Meta Platforms Inc., the owner of Facebook, Instagram, and WhatsApp, has signed a long-term power purchase agreement (PPA) with renewable energy developer MN8 Energy LLC. Under the deal, the tech giant will buy 100% of the electricity generated by MN8’s 80 megawatt (MW) Walker Solar Project in Juniata County, Pennsylvania. The agreement marks the first direct clean-energy contract between the two companies.

Meta will use solar power to help supply electricity to its data centers in the United States. The project is scheduled to begin operations by the end of 2026.

The Walker Solar project will supply power to the PJM Interconnection grid. This grid is the biggest wholesale electricity market in the U.S. It serves over 65 million people in 13 states and Washington, D.C.

Urvi Parekh, Director of Global Energy at Meta, said:

“We are thrilled to partner with MN8 ​Energy​ to bring new renewable energy to Pennsylvania and help support our operations with 100% clean energy.”

Inside the 80 MW Walker Solar Deal

The solar facility will generate about 80 MW of clean electricity when complete. Under the PPA, Meta will acquire all of the project’s output.

The agreement is a long-term contract. Meta will buy renewable power from MN8 Energy for years. This will help meet part of its data center electricity demand with clean energy.

MN8 Energy, a New York-based renewable energy and battery storage company, will develop and build the solar plant. It has about 4 GW of operational and under-construction solar projects nationwide. The company also operates 1.1 gigawatt-hours (GWh) of battery capacity and over 40 high-power EV charging stations in the U.S.

The Walker Solar project will supply energy to the regional grid and create local jobs during construction. It will also generate tax revenue for Juniata County and strengthen local energy infrastructure.

Powering AI Growth With Long-Term Solar

Meta has set a clear long-term climate goal. The company aims to reach net-zero emissions across its full value chain by 2030. This includes direct operations and supply chain emissions.

The tech giant has matched 100% of its global electricity use with clean and renewable energy since 2020. This covers its offices and data centers. To support this goal, Meta has helped add nearly 29 gigawatts (GW) of new clean energy capacity to power grids worldwide.

Meta renewable energy projects map
Source: Meta

Since 2021, Meta reports that its renewable energy procurement has helped reduce emissions by 23.8 million metric tons of CO₂ equivalent (CO₂e). These reductions come from large-scale wind and solar projects tied to long-term power purchase agreements.

However, electricity demand continues to grow. Meta’s data centers are expanding to support artificial intelligence and digital services. The company notes that rising data center demand makes decarbonization more complex, even as renewable energy use increases.

Meta aims to go further. It wants to reach net zero across its full value chain by 2030. This means not only its own operations (Scope 1 and Scope 2 emissions) but also the emissions tied to its suppliers, hardware, and products (Scope 3). Scope 3 emissions, which are about 8.15 million metric tons of CO2e, account for 99% of its total carbon footprint.

Meta 2024 carbon footprint
Source: Meta

As of its latest report, 48% of its suppliers — based on emissions contribution — have set science-aligned emissions reduction targets. These supplier commitments are critical because Scope 3 emissions make up a large share of Meta’s total carbon footprint.

  • The company has also set a goal to reduce Scope 1 and Scope 2 emissions by 42% by 2031, using 2021 as a baseline year.

Meta’s sustainability reports also show that electricity use remains central to its climate strategy. Since using 100% renewable energy in operations, Meta has helped avoid millions of tons of CO₂ emissions.

Beyond Carbon Emissions: Biggest Clean Energy Buyer

Beyond carbon reductions, Meta includes water and biodiversity in its ESG strategy. Since 2017, Meta has supported more than 40 water restoration projects.
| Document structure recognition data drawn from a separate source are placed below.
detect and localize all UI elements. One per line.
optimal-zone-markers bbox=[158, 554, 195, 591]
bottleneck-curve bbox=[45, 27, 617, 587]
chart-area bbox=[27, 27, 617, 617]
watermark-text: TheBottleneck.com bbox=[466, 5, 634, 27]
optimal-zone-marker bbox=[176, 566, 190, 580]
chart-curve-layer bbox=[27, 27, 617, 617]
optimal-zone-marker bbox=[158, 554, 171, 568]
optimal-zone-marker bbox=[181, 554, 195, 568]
In 2024 alone, these projects helped restore over 1.6 billion gallons of water in regions facing high or medium water stress. The company has committed to becoming water positive by 2030, meaning it plans to restore more water than it consumes.

The Facebook owner also supports biodiversity near its facilities. It has allocated more than 4,000 acres of land, over half of its owned data center campus footprint, for habitat protection and restoration using native species.

carbon removal projects backed by Meta
Source: Meta

In addition, Meta invests in voluntary carbon removal. The company funds projects designed to remove carbon dioxide from the atmosphere to address emissions that are difficult to eliminate. It also works with industry groups and government initiatives to help scale high-quality carbon removal markets.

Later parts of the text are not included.